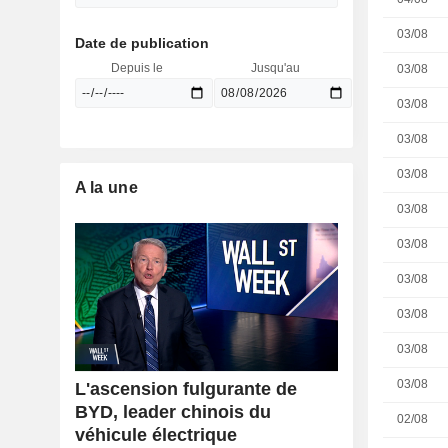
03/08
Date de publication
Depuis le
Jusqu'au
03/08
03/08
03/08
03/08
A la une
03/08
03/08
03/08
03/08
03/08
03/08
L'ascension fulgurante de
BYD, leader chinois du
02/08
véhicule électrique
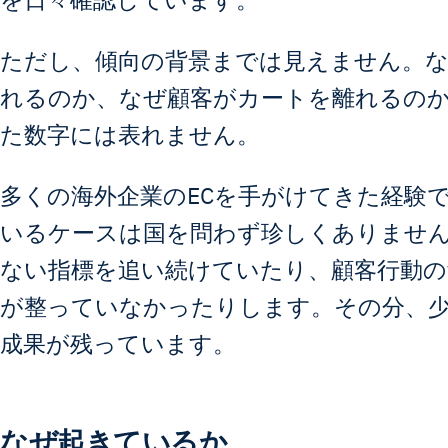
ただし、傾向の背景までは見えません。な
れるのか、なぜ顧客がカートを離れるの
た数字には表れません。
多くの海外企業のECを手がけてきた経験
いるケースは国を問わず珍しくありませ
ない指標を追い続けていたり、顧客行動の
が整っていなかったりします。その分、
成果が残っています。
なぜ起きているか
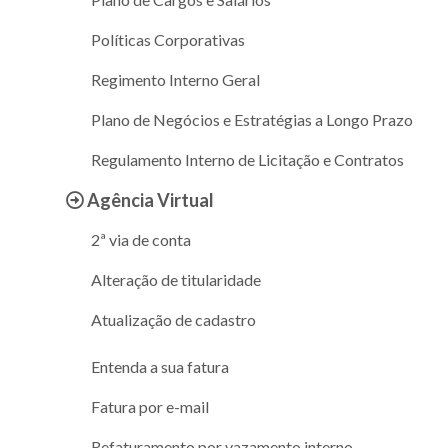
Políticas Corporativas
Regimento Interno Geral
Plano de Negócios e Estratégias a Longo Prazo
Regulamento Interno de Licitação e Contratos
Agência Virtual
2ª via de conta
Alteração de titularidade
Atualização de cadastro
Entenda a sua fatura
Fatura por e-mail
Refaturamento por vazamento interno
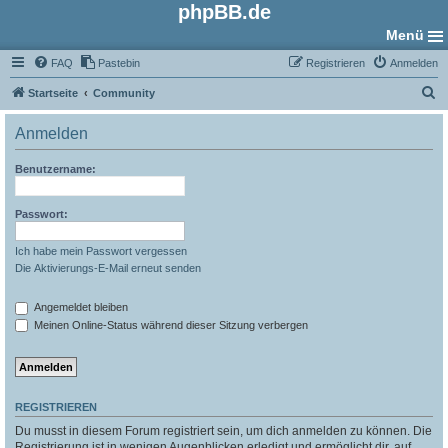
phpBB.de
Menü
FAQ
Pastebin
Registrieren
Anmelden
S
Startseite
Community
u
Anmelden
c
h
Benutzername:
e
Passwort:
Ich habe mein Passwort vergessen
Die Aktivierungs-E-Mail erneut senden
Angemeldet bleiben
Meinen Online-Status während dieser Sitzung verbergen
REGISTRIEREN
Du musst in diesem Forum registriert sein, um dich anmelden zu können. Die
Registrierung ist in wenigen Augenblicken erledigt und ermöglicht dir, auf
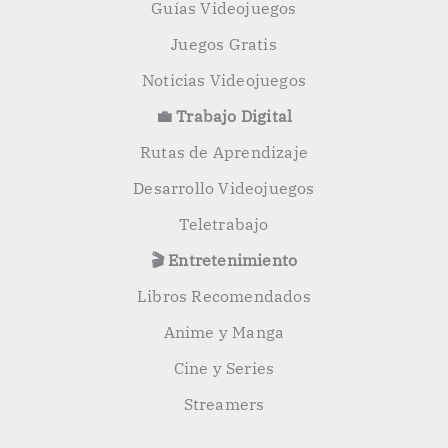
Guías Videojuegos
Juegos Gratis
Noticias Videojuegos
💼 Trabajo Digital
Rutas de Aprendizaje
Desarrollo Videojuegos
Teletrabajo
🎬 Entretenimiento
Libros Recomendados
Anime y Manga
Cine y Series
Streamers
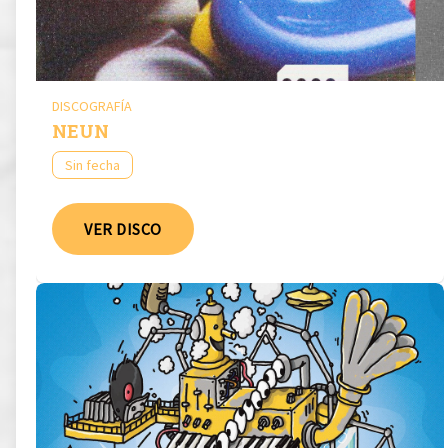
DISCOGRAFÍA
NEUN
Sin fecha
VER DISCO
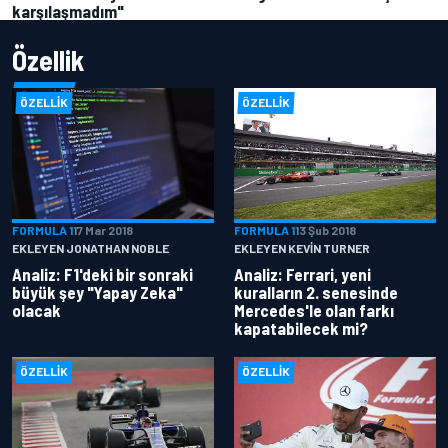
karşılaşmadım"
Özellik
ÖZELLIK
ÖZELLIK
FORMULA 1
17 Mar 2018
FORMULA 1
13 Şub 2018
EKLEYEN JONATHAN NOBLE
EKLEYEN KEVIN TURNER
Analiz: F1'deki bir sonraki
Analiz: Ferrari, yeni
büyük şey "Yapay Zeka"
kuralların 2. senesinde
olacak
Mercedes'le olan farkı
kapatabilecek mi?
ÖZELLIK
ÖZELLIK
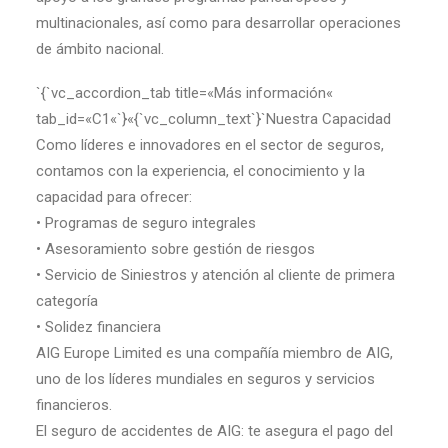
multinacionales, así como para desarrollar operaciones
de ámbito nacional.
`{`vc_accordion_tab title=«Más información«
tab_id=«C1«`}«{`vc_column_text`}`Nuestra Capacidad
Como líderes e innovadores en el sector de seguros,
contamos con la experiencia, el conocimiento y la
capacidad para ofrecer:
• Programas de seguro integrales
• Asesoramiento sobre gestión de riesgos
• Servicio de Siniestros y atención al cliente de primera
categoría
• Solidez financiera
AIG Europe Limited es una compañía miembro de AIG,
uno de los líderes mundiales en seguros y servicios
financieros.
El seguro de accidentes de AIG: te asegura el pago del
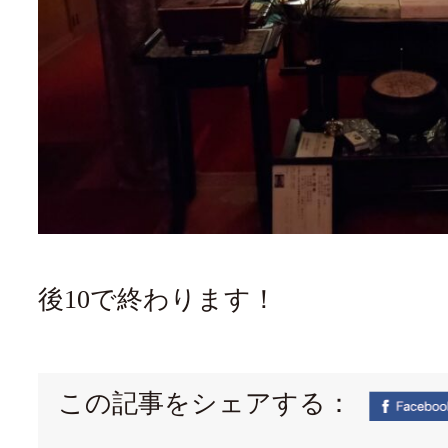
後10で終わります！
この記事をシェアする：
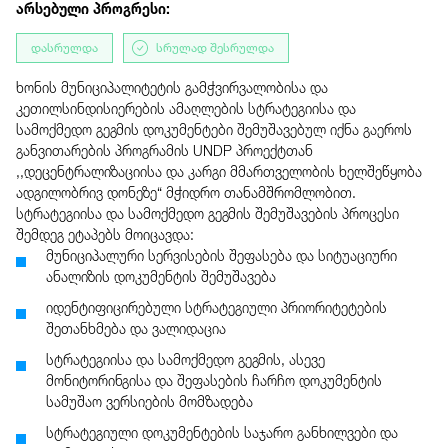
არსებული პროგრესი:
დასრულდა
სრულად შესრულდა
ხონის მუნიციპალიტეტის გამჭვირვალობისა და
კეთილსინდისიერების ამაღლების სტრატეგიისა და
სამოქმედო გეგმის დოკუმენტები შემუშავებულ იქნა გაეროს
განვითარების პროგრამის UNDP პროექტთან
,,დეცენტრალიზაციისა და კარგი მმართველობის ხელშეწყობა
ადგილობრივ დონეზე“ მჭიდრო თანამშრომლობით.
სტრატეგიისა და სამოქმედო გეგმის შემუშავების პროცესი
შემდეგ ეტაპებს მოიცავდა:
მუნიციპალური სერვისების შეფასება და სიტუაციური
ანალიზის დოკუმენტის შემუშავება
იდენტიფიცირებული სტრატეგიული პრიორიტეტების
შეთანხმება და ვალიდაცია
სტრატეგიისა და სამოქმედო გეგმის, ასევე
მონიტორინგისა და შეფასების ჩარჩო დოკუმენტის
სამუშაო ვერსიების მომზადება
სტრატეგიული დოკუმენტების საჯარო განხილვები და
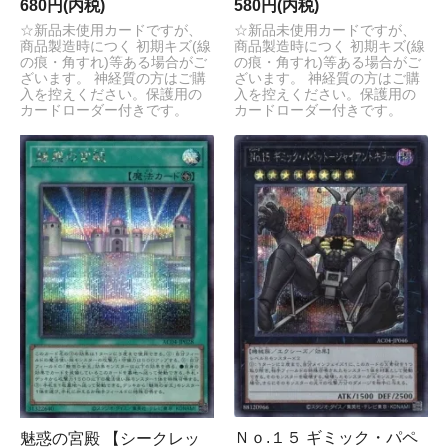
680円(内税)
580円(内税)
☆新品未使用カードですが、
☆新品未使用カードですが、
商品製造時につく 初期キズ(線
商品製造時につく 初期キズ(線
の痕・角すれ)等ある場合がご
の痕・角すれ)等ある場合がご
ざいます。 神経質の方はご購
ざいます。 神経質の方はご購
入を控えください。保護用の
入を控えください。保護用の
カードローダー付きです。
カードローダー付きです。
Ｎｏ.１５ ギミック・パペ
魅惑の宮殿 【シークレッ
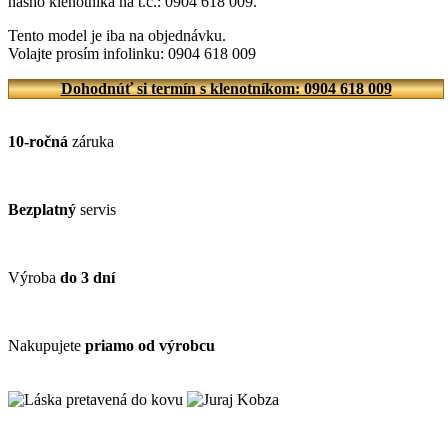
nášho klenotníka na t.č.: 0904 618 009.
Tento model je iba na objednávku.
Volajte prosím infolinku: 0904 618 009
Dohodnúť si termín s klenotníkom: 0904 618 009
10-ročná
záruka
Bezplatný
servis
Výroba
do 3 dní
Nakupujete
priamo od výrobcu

Problem requirements - Since the pictures don't belong in the copy, copy only the rest of the entries above exactly.

Answer for this exercise -
03/08
Date de publication
Depuis le
Jusqu'au
03/08
03/08
03/08
03/08
A la une
03/08
03/08
03/08
03/08
03/08
03/08
L'ascension fulgurante de
BYD, leader chinois du
02/08
véhicule électrique
ただし、傾向の背景までは見えません。な
れるのか、なぜ顧客がカートを離れるの
た数字には表れません。
多くの海外企業のECを手がけてきた経験
いるケースは国を問わず珍しくありませ
ない指標を追い続けていたり、顧客行動の
が整っていなかったりします。その分、
成果が残っています。
なぜ起きているか
Políticas Corporativas
Regimento Interno Geral
Plano de Negócios e Estratégias a Longo Prazo
Regulamento Interno de Licitação e Contratos
Agência Virtual
2ª via de conta
Alteração de titularidade
Atualização de cadastro
Entenda a sua fatura
Fatura por e-mail
Refaturamento por vazamento interno
phpBB.de
Menü
FAQ
Pastebin
Registrieren
Anmelden
S
Startseite
Community
u
Anmelden
c
h
Benutzername:
e
Passwort:
Ich habe mein Passwort vergessen
Die Aktivierungs-E-Mail erneut senden
Angemeldet bleiben
Meinen Online-Status während dieser Sitzung verbergen
REGISTRIEREN
Du musst in diesem Forum registriert sein, um dich anmelden zu können. Die
Registrierung ist in wenigen Augenblicken erledigt und ermöglicht dir, auf
Guías Videojuegos
Juegos Gratis
Noticias Videojuegos
💼 Trabajo Digital
Rutas de Aprendizaje
Desarrollo Videojuegos
Teletrabajo
🎬 Entretenimiento
Libros Recomendados
Anime y Manga
Cine y Series
Streamers
DISCOGRAFÍA
NEUN
Sin fecha
VER DISCO
karşılaşmadım"
Özellik
ÖZELLIK
ÖZELLIK
FORMULA 1
17 Mar 2018
FORMULA 1
13 Şub 2018
EKLEYEN JONATHAN NOBLE
EKLEYEN KEVIN TURNER
Analiz: F1'deki bir sonraki
Analiz: Ferrari, yeni
büyük şey "Yapay Zeka"
kuralların 2. senesinde
olacak
Mercedes'le olan farkı
kapatabilecek mi?
ÖZELLIK
ÖZELLIK
multinacionales, así como para desarrollar operaciones
de ámbito nacional.
`{`vc_accordion_tab title=«Más información«
tab_id=«C1«`}«{`vc_column_text`}`Nuestra Capacidad
Como líderes e innovadores en el sector de seguros,
contamos con la experiencia, el conocimiento y la
capacidad para ofrecer:
• Programas de seguro integrales
• Asesoramiento sobre gestión de riesgos
• Servicio de Siniestros y atención al cliente de primera
categoría
• Solidez financiera
AIG Europe Limited es una compañía miembro de AIG,
uno de los líderes mundiales en seguros y servicios
financieros.
El seguro de accidentes de AIG: te asegura el pago del
後10で終わります！
この記事をシェアする：
არსებული პროგრესი:
დასრულდა
სრულად შესრულდა
ხონის მუნიციპალიტეტის გამჭვირვალობისა და
კეთილსინდისიერების ამაღლების სტრატეგიისა და
სამოქმედო გეგმის დოკუმენტები შემუშავებულ იქნა გაეროს
განვითარების პროგრამის UNDP პროექტთან
,,დეცენტრალიზაციისა და კარგი მმართველობის ხელშეწყობა
ადგილობრივ დონეზე“ მჭიდრო თანამშრომლობით.
სტრატეგიისა და სამოქმედო გეგმის შემუშავების პროცესი
შემდეგ ეტაპებს მოიცავდა:
მუნიციპალური სერვისების შეფასება და სიტუაციური
ანალიზის დოკუმენტის შემუშავება
იდენტიფიცირებული სტრატეგიული პრიორიტეტების
შეთანხმება და ვალიდაცია
სტრატეგიისა და სამოქმედო გეგმის, ასევე
მონიტორინგისა და შეფასების ჩარჩო დოკუმენტის
სამუშაო ვერსიების მომზადება
სტრატეგიული დოკუმენტების საჯარო განხილვები და
680円(内税)
580円(内税)
☆新品未使用カードですが、
☆新品未使用カードですが、
商品製造時につく 初期キズ(線
商品製造時につく 初期キズ(線
の痕・角すれ)等ある場合がご
の痕・角すれ)等ある場合がご
ざいます。 神経質の方はご購
ざいます。 神経質の方はご購
入を控えください。保護用の
入を控えください。保護用の
カードローダー付きです。
カードローダー付きです。
Ｎｏ.１５ ギミック・パペ
魅惑の宮殿 【シークレッ
nášho klenotníka na t.č.: 0904 618 009.
Tento model je iba na objednávku.
Volajte prosím infolinku: 0904 618 009
Dohodnúť si termín s klenotníkom: 0904 618 009
10-ročná
záruka
Bezplatný
servis
Výroba
do 3 dní
Nakupujete
priamo od výrobcu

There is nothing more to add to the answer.